■ Required action: Lines from the one with "READ MORE..." up to and including the one with "ively related to" are to be copied exactly from the records below, without their pictures.

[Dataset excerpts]
* * *

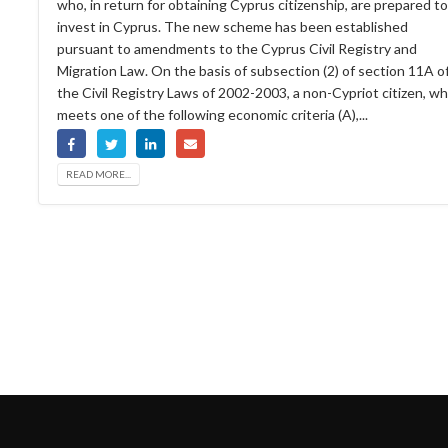
who, in return for obtaining Cyprus citizenship, are prepared to
invest in Cyprus. The new scheme has been established
pursuant to amendments to the Cyprus Civil Registry and
Migration Law. On the basis of subsection (2) of section 11A o
the Civil Registry Laws of 2002-2003, a non-Cypriot citizen, w
meets one of the following economic criteria (A),...
READ MORE...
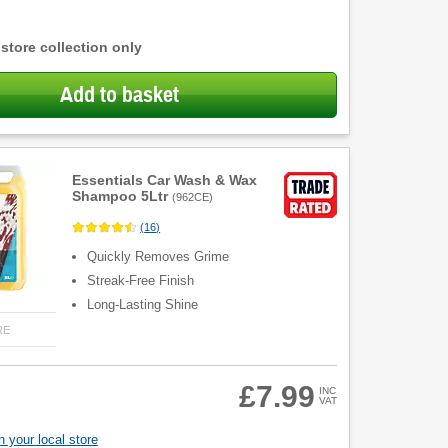
 store collection only
Add to basket
Essentials Car Wash & Wax
Shampoo 5Ltr
(
962CE
)
(
16
)
Quickly Removes Grime
Streak-Free Finish
Long-Lasting Shine
RE
£7.99
INC
VAT
 your local store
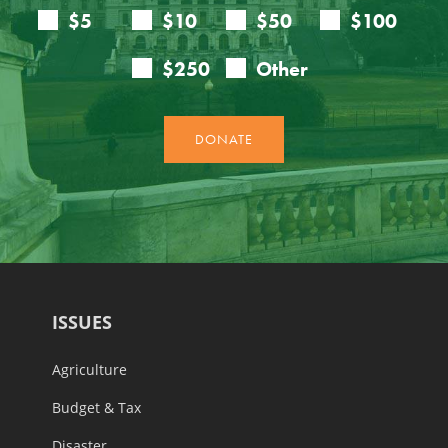
ISSUES
Agriculture
Budget & Tax
Disaster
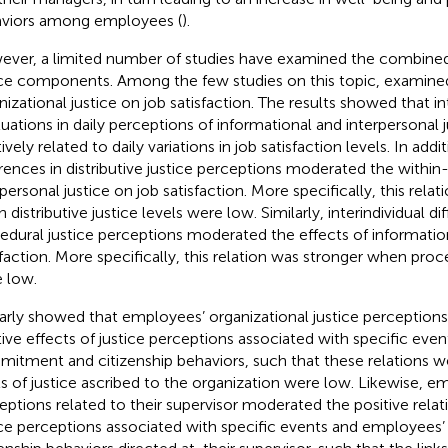
viors among employees (
).
ver, a limited number of studies have examined the combined 
ice components. Among the few studies on this topic,
examined
nizational justice on job satisfaction. The results showed that in
tuations in daily perceptions of informational and interpersonal 
ively related to daily variations in job satisfaction levels. In addit
erences in distributive justice perceptions moderated the within
rpersonal justice on job satisfaction. More specifically, this rela
distributive justice levels were low. Similarly, interindividual di
edural justice perceptions moderated the effects of information
sfaction. More specifically, this relation was stronger when proce
 low.
larly showed that employees’ organizational justice perceptio
tive effects of justice perceptions associated with specific even
itment and citizenship behaviors, such that these relations 
ls of justice ascribed to the organization were low. Likewise, em
eptions related to their supervisor moderated the positive rela
ice perceptions associated with specific events and employees’ t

* * *

■ Your response:
READ MORE...
 store collection only
Add to basket
Essentials Car Wash & Wax
Shampoo 5Ltr
(
962CE
)
(
16
)
Quickly Removes Grime
Streak-Free Finish
Long-Lasting Shine
RE
£7.99
INC
VAT
 your local store
ISSUES
Agriculture
Budget & Tax
Disaster
viors among employees (
).
ver, a limited number of studies have examined the combined 
ice components. Among the few studies on this topic,
examined
nizational justice on job satisfaction. The results showed that in
tuations in daily perceptions of informational and interpersonal 
ively related to daily variations in job satisfaction levels. In addit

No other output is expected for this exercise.